Gianfranco Mazzoni, telecronista Rai, durante il Gp di Ungheria ha accusato apertamente Bernie Ecclestone di aver dato indicazioni alla regia internazionale che coordina tutte le gare del circus della Formula 1 di non riprendere le Ferrari di Sebastian Vettel mentre dominava la gara dal primo giro fino alla fine, né quella di Raikkonen, secondo fino al ritiro per problemi al Kers.

Il giornalista non solo ha protestato, ma ha anche invitato i telespettatori a scrivere lamentele per il cattivo servizio ricevuto direttamente all’imprenditore britannico: “Scrivete sul sito ufficiale formula1.com alla Fom” (Formula One management di cui Ecclestone è il direttore).

“Non mi sono accorto di un boicottaggio alla Ferrari. Da parte mia certamente non ci sono state disposizioni, ci mancherebbe” si è difeso Ecclestone. E il team principal, Maurizio Arrivabene, ha poi stemperato il clima: “Smettiamola con questa stupidaggine. Parlare di boicottaggio è assurdo”.

Ma Mazzoni è sicuro: “C’è stato uno screzio tra i vertici Ferrari e Ecclestone, da cui è dipeso il criticato oscuramento”. Quali le cause allora? Che i rapporti tra Ecclestone e Maranello siano tesi, non è una novità. Ecco le ipotesi principali: il Gp di Monza, la guerra per i diritti tv, la lite con Montezemolo, lo scontro con Arrivabene sulla gestione dei paddock.

La gestione dei paddock
A Maurizio Arrivabene piacerebbe una maggiore apertura al pubblico del circuito della Formula 1. Il team principal Ferrari è convinto che si possa così riportare fascino al circus. E la sua presenza tra il pubblico durante l’ultima sessione di test invernali a Barcellona ne è una conferma. Ma come scriveva su Twitter Richard St Clair-Quentin, Ecclestone sostiene che i pass per accedere da vicino al mondo Formula 1 devono essere rilasciati solo ai vip: “Non è una questione sportiva ma parte dello show business”, crede l’imprenditore britannico.
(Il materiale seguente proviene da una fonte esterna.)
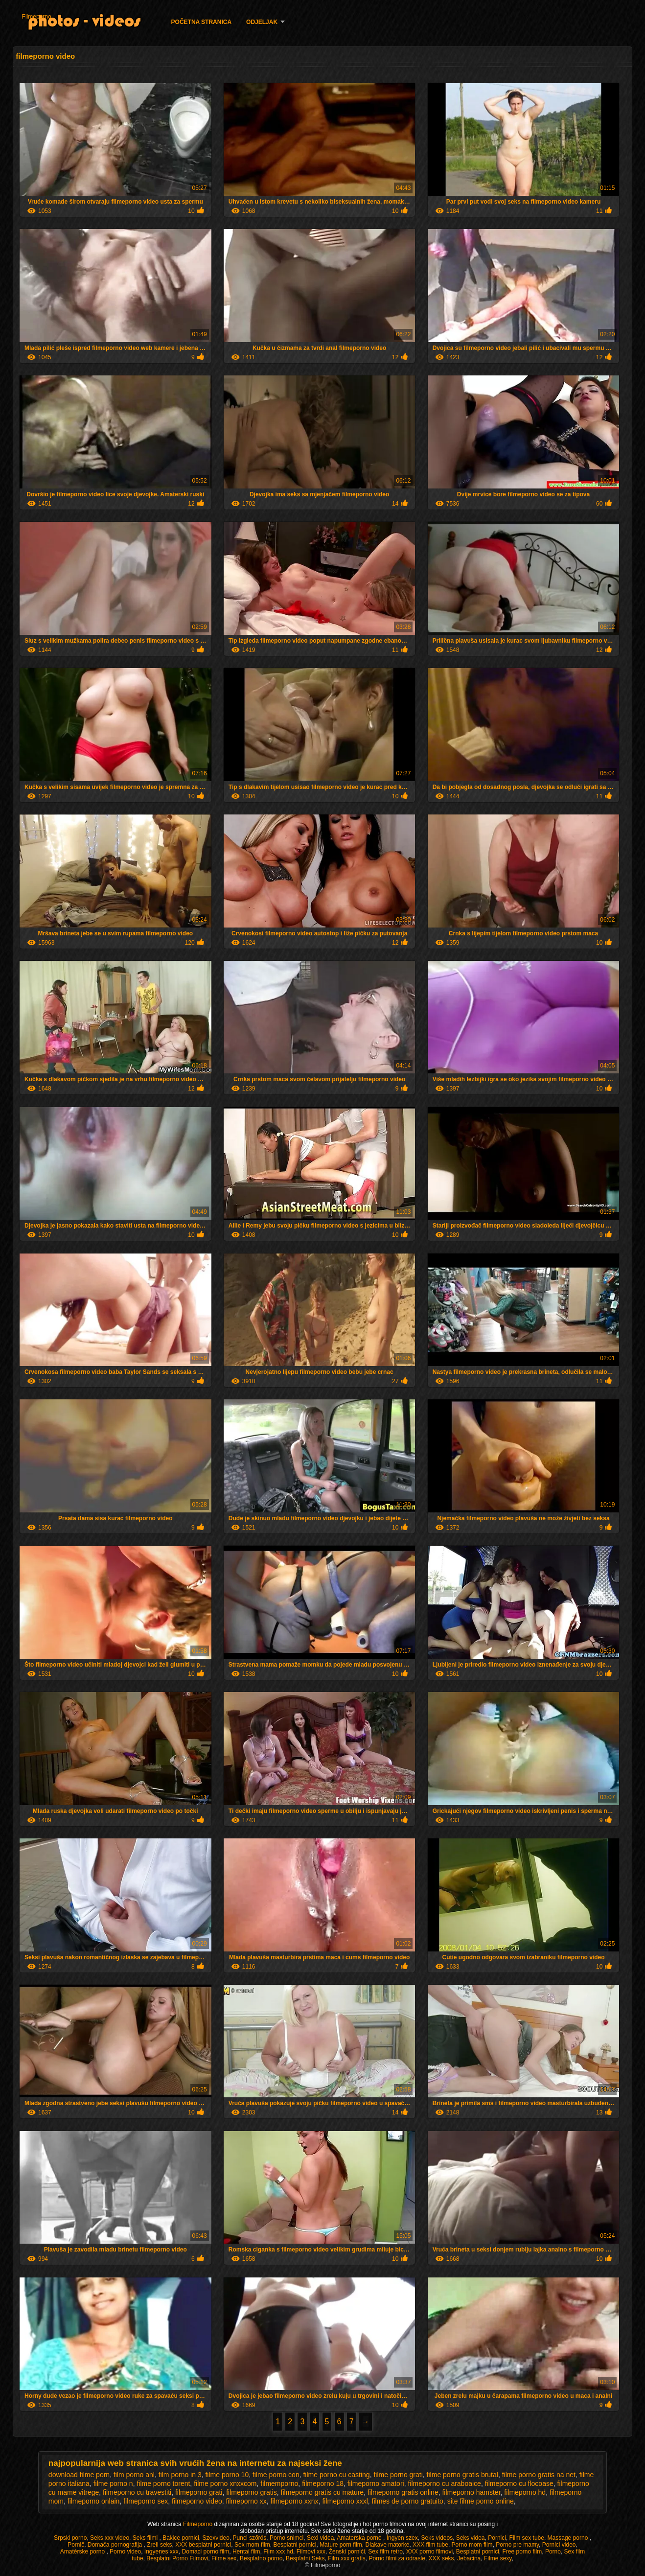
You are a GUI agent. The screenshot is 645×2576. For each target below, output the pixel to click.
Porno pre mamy (517, 2544)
Arrivabene invece gran premio dopo gran premio è sempre più convinto che la presenza di uno zoccolo duro più ampio di appassionati sia necessaria.

Gp di Monza
Quando poco più di un mese fa il numero uno della Fom aveva rispolverato l’ipotesi di spostare il gran premio di Monza, quello di casa per le rosse, nel 2017 a Imola, Sergio Marchionne, amministratore delegato di Fca e presidente della Ferrari, aveva ribadito: “Monza non mancherà dai prossimi calendari del campionato Mondiale di Formula 1. Se poi dovremo intervenire con Ecclestone per avere questa garanzia, lo faremo”.

Strategia per vendere i diritti tv sotto accusa
A partire da marzo 2013 fino al 2015, Bernie Ecclestone ha deciso di vendere i diritti televisivi del Mondiale di Formula 1 alle più importanti televisioni a pagamento. In Italia a raggiungere un accordo con Formula One Management è stata Sky, l’emittente televisiva di Rupert Murdoch. L’accordo prevede i diritti esclusivi per trasmettere tutte le gare in diretta, in aggiunta a un canale televisivo nazionale in chiaro che può trasmettere 9 Gran Premi in diretta e 11 Gran Premi in differita (ipotizzando che il calendario sia composto da 20 gare), incluso il Gran Premio d’Italia a Monza. La politica dei diritti tv non sta pagando. E il rischio, di cui si lamentano gli addetti ai lavori, è che i telespettatori continuino a diminuire: si perderebbe così il pubblico generalista e di conseguenza la visibilità degli sponsor.

L’attacco di Montezemolo
Luca di Montezemolo, presidente della Ferrari S.p.a. dal 1991 al 2014, in un’intervista al Wall Street Journal, rilasciata a giugno 2014 quando ancora era presidente della casa di Maranello aveva criticato le regole della federazione che privilegiano l’affidabilità rispetto allo show, lasciando intendere che in futuro le rosse avrebbero potuto preferire le gare di endurance. Poi successivamente smentì: “Forzature, ma in Formula 1 serve evoluzione e rinnovamento”. E la scorsa primavera, Montezemolo divenuto ex Ferrari ha ribadito al patron del circus: “I vertici della Formula 1 devono investire e porsi priorità chiare, assumere esperti e fare un piano entro il 2020. Altrimenti il futuro del Circus è a rischio”.